_MATERIALS PROVIDED_:
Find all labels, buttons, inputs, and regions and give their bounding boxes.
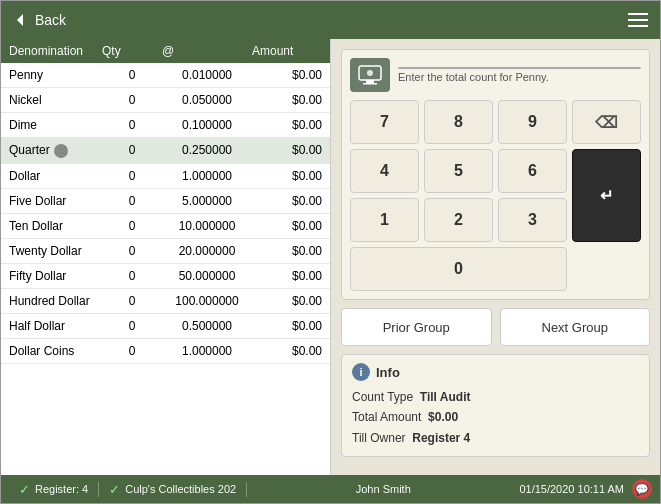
table-row[interactable]: Half Dollar00.500000$0.00	[1, 314, 330, 339]
table-row[interactable]: Dollar01.000000$0.00	[1, 164, 330, 189]
denomination-cell: Ten Dollar	[9, 219, 102, 233]
num-btn-3[interactable]: 3	[498, 198, 567, 242]
table-row[interactable]: Nickel00.050000$0.00	[1, 88, 330, 113]
menu-line-2	[628, 19, 648, 21]
amount-cell: $0.00	[252, 194, 322, 208]
rate-cell: 20.000000	[162, 244, 252, 258]
rate-cell: 100.000000	[162, 294, 252, 308]
zero-row: 0	[350, 247, 641, 291]
table-row[interactable]: Penny00.010000$0.00	[1, 63, 330, 88]
table-row[interactable]: Quarter00.250000$0.00	[1, 138, 330, 164]
num-btn-8[interactable]: 8	[424, 100, 493, 144]
amount-cell: $0.00	[252, 219, 322, 233]
amount-cell: $0.00	[252, 68, 322, 82]
num-btn-5[interactable]: 5	[424, 149, 493, 193]
svg-rect-3	[363, 83, 377, 85]
num-btn-1[interactable]: 1	[350, 198, 419, 242]
info-header: i Info	[352, 363, 639, 381]
amount-cell: $0.00	[252, 93, 322, 107]
table-row[interactable]: Fifty Dollar050.000000$0.00	[1, 264, 330, 289]
denomination-cell: Dollar	[9, 169, 102, 183]
num-btn-7[interactable]: 7	[350, 100, 419, 144]
next-group-button[interactable]: Next Group	[500, 308, 651, 346]
qty-cell: 0	[102, 169, 162, 183]
denomination-cell: Five Dollar	[9, 194, 102, 208]
denomination-cell: Quarter	[9, 143, 102, 158]
total-amount-label: Total Amount	[352, 410, 421, 424]
amount-cell: $0.00	[252, 344, 322, 358]
app-container: Back Denomination Qty @ Amount Penny00.0…	[0, 0, 661, 504]
count-type-label: Count Type	[352, 390, 413, 404]
row-indicator	[54, 144, 68, 158]
numpad-grid: 7 8 9 ⌫ 4 5 6 ↵ 1 2 3	[350, 100, 641, 242]
qty-cell: 0	[102, 143, 162, 157]
date-label: 01/15/2020 10:11 AM	[519, 483, 624, 495]
denomination-cell: Nickel	[9, 93, 102, 107]
table-row[interactable]: Dime00.100000$0.00	[1, 113, 330, 138]
back-button[interactable]: Back	[13, 12, 66, 28]
prior-group-button[interactable]: Prior Group	[341, 308, 492, 346]
numpad-hint: Enter the total count for Penny.	[398, 71, 641, 83]
denomination-cell: Dollar Coins	[9, 344, 102, 358]
amount-cell: $0.00	[252, 169, 322, 183]
qty-cell: 0	[102, 294, 162, 308]
rate-cell: 50.000000	[162, 269, 252, 283]
info-title: Info	[376, 365, 400, 380]
num-btn-4[interactable]: 4	[350, 149, 419, 193]
back-arrow-icon	[13, 12, 29, 28]
numpad-input-row: Enter the total count for Penny.	[350, 58, 641, 92]
qty-cell: 0	[102, 93, 162, 107]
info-count-type: Count Type Till Audit	[352, 387, 639, 407]
table-row[interactable]: Dollar Coins01.000000$0.00	[1, 339, 330, 364]
rate-cell: 0.100000	[162, 118, 252, 132]
qty-cell: 0	[102, 118, 162, 132]
denomination-cell: Penny	[9, 68, 102, 82]
num-btn-6[interactable]: 6	[498, 149, 567, 193]
monitor-icon	[357, 64, 383, 86]
table-row[interactable]: Ten Dollar010.000000$0.00	[1, 214, 330, 239]
num-btn-9[interactable]: 9	[498, 100, 567, 144]
table-row[interactable]: Twenty Dollar020.000000$0.00	[1, 239, 330, 264]
num-btn-2[interactable]: 2	[424, 198, 493, 242]
store-check-icon: ✓	[109, 482, 120, 497]
info-till-owner: Till Owner Register 4	[352, 428, 639, 448]
status-register: ✓ Register: 4	[9, 482, 99, 497]
denomination-cell: Hundred Dollar	[9, 294, 102, 308]
info-section: i Info Count Type Till Audit Total Amoun…	[341, 354, 650, 457]
enter-button[interactable]: ↵	[572, 149, 641, 242]
table-row[interactable]: Hundred Dollar0100.000000$0.00	[1, 289, 330, 314]
total-amount-value: $0.00	[428, 410, 458, 424]
col-rate: @	[162, 44, 252, 58]
qty-cell: 0	[102, 219, 162, 233]
table-row[interactable]: Five Dollar05.000000$0.00	[1, 189, 330, 214]
table-body: Penny00.010000$0.00Nickel00.050000$0.00D…	[1, 63, 330, 475]
qty-cell: 0	[102, 319, 162, 333]
col-qty: Qty	[102, 44, 162, 58]
info-total-amount: Total Amount $0.00	[352, 407, 639, 427]
amount-cell: $0.00	[252, 244, 322, 258]
header: Back	[1, 1, 660, 39]
col-denomination: Denomination	[9, 44, 102, 58]
rate-cell: 0.500000	[162, 319, 252, 333]
backspace-button[interactable]: ⌫	[572, 100, 641, 144]
menu-line-3	[628, 25, 648, 27]
store-label: Culp's Collectibles 202	[125, 483, 236, 495]
table-header: Denomination Qty @ Amount	[1, 39, 330, 63]
main-content: Denomination Qty @ Amount Penny00.010000…	[1, 39, 660, 475]
qty-cell: 0	[102, 68, 162, 82]
denomination-cell: Half Dollar	[9, 319, 102, 333]
numpad-display[interactable]	[398, 67, 641, 69]
till-owner-label: Till Owner	[352, 431, 406, 445]
register-label: Register: 4	[35, 483, 88, 495]
amount-cell: $0.00	[252, 118, 322, 132]
qty-cell: 0	[102, 244, 162, 258]
qty-cell: 0	[102, 269, 162, 283]
menu-button[interactable]	[628, 13, 648, 27]
numpad-icon	[350, 58, 390, 92]
num-btn-0[interactable]: 0	[350, 247, 567, 291]
amount-cell: $0.00	[252, 143, 322, 157]
register-check-icon: ✓	[19, 482, 30, 497]
info-icon: i	[352, 363, 370, 381]
status-right: 01/15/2020 10:11 AM 💬	[519, 479, 652, 499]
message-icon[interactable]: 💬	[632, 479, 652, 499]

_EXERCISE DIRECTIONS_: Could you reproduce the records above exactly, leaving out every picture?

_ANSWER TO THE EXERCISE_:
Find all labels, buttons, inputs, and regions and give their bounding boxes.
table-row[interactable]: Half Dollar00.500000$0.00	[1, 314, 330, 339]
table-row[interactable]: Dollar01.000000$0.00	[1, 164, 330, 189]
denomination-cell: Ten Dollar	[9, 219, 102, 233]
num-btn-3[interactable]: 3	[498, 198, 567, 242]
table-row[interactable]: Nickel00.050000$0.00	[1, 88, 330, 113]
menu-line-2	[628, 19, 648, 21]
amount-cell: $0.00	[252, 194, 322, 208]
rate-cell: 20.000000	[162, 244, 252, 258]
rate-cell: 100.000000	[162, 294, 252, 308]
zero-row: 0	[350, 247, 641, 291]
table-row[interactable]: Penny00.010000$0.00	[1, 63, 330, 88]
table-row[interactable]: Quarter00.250000$0.00	[1, 138, 330, 164]
num-btn-8[interactable]: 8	[424, 100, 493, 144]
amount-cell: $0.00	[252, 219, 322, 233]
amount-cell: $0.00	[252, 68, 322, 82]
num-btn-5[interactable]: 5	[424, 149, 493, 193]
svg-rect-3	[363, 83, 377, 85]
num-btn-1[interactable]: 1	[350, 198, 419, 242]
info-header: i Info	[352, 363, 639, 381]
amount-cell: $0.00	[252, 93, 322, 107]
table-row[interactable]: Fifty Dollar050.000000$0.00	[1, 264, 330, 289]
denomination-cell: Dollar	[9, 169, 102, 183]
num-btn-7[interactable]: 7	[350, 100, 419, 144]
next-group-button[interactable]: Next Group	[500, 308, 651, 346]
qty-cell: 0	[102, 169, 162, 183]
denomination-cell: Five Dollar	[9, 194, 102, 208]
denomination-cell: Quarter	[9, 143, 102, 158]
total-amount-label: Total Amount	[352, 410, 421, 424]
amount-cell: $0.00	[252, 344, 322, 358]
app-container: Back Denomination Qty @ Amount Penny00.0…	[0, 0, 661, 504]
count-type-label: Count Type	[352, 390, 413, 404]
row-indicator	[54, 144, 68, 158]
numpad-grid: 7 8 9 ⌫ 4 5 6 ↵ 1 2 3	[350, 100, 641, 242]
qty-cell: 0	[102, 143, 162, 157]
date-label: 01/15/2020 10:11 AM	[519, 483, 624, 495]
denomination-cell: Nickel	[9, 93, 102, 107]
table-row[interactable]: Dime00.100000$0.00	[1, 113, 330, 138]
back-button[interactable]: Back	[13, 12, 66, 28]
prior-group-button[interactable]: Prior Group	[341, 308, 492, 346]
numpad-hint: Enter the total count for Penny.	[398, 71, 641, 83]
denomination-cell: Dollar Coins	[9, 344, 102, 358]
amount-cell: $0.00	[252, 169, 322, 183]
qty-cell: 0	[102, 294, 162, 308]
rate-cell: 50.000000	[162, 269, 252, 283]
info-title: Info	[376, 365, 400, 380]
num-btn-4[interactable]: 4	[350, 149, 419, 193]
back-arrow-icon	[13, 12, 29, 28]
numpad-input-row: Enter the total count for Penny.	[350, 58, 641, 92]
qty-cell: 0	[102, 93, 162, 107]
info-count-type: Count Type Till Audit	[352, 387, 639, 407]
table-row[interactable]: Dollar Coins01.000000$0.00	[1, 339, 330, 364]
rate-cell: 0.100000	[162, 118, 252, 132]
qty-cell: 0	[102, 118, 162, 132]
denomination-cell: Penny	[9, 68, 102, 82]
num-btn-6[interactable]: 6	[498, 149, 567, 193]
monitor-icon	[357, 64, 383, 86]
table-row[interactable]: Ten Dollar010.000000$0.00	[1, 214, 330, 239]
num-btn-9[interactable]: 9	[498, 100, 567, 144]
table-row[interactable]: Twenty Dollar020.000000$0.00	[1, 239, 330, 264]
num-btn-2[interactable]: 2	[424, 198, 493, 242]
store-check-icon: ✓	[109, 482, 120, 497]
info-till-owner: Till Owner Register 4	[352, 428, 639, 448]
status-register: ✓ Register: 4	[9, 482, 99, 497]
denomination-cell: Hundred Dollar	[9, 294, 102, 308]
info-section: i Info Count Type Till Audit Total Amoun…	[341, 354, 650, 457]
enter-button[interactable]: ↵	[572, 149, 641, 242]
table-row[interactable]: Hundred Dollar0100.000000$0.00	[1, 289, 330, 314]
total-amount-value: $0.00	[428, 410, 458, 424]
col-rate: @	[162, 44, 252, 58]
qty-cell: 0	[102, 219, 162, 233]
table-row[interactable]: Five Dollar05.000000$0.00	[1, 189, 330, 214]
table-body: Penny00.010000$0.00Nickel00.050000$0.00D…	[1, 63, 330, 475]
qty-cell: 0	[102, 319, 162, 333]
col-qty: Qty	[102, 44, 162, 58]
info-total-amount: Total Amount $0.00	[352, 407, 639, 427]
amount-cell: $0.00	[252, 244, 322, 258]
header: Back	[1, 1, 660, 39]
col-denomination: Denomination	[9, 44, 102, 58]
rate-cell: 0.500000	[162, 319, 252, 333]
backspace-button[interactable]: ⌫	[572, 100, 641, 144]
menu-line-3	[628, 25, 648, 27]
store-label: Culp's Collectibles 202	[125, 483, 236, 495]
table-header: Denomination Qty @ Amount	[1, 39, 330, 63]
main-content: Denomination Qty @ Amount Penny00.010000…	[1, 39, 660, 475]
qty-cell: 0	[102, 68, 162, 82]
denomination-cell: Half Dollar	[9, 319, 102, 333]
numpad-display[interactable]	[398, 67, 641, 69]
till-owner-label: Till Owner	[352, 431, 406, 445]
register-label: Register: 4	[35, 483, 88, 495]
amount-cell: $0.00	[252, 118, 322, 132]
qty-cell: 0	[102, 244, 162, 258]
qty-cell: 0	[102, 269, 162, 283]
menu-button[interactable]	[628, 13, 648, 27]
numpad-icon	[350, 58, 390, 92]
num-btn-0[interactable]: 0	[350, 247, 567, 291]
amount-cell: $0.00	[252, 143, 322, 157]
register-check-icon: ✓	[19, 482, 30, 497]
info-icon: i	[352, 363, 370, 381]
status-right: 01/15/2020 10:11 AM 💬	[519, 479, 652, 499]
message-icon[interactable]: 💬	[632, 479, 652, 499]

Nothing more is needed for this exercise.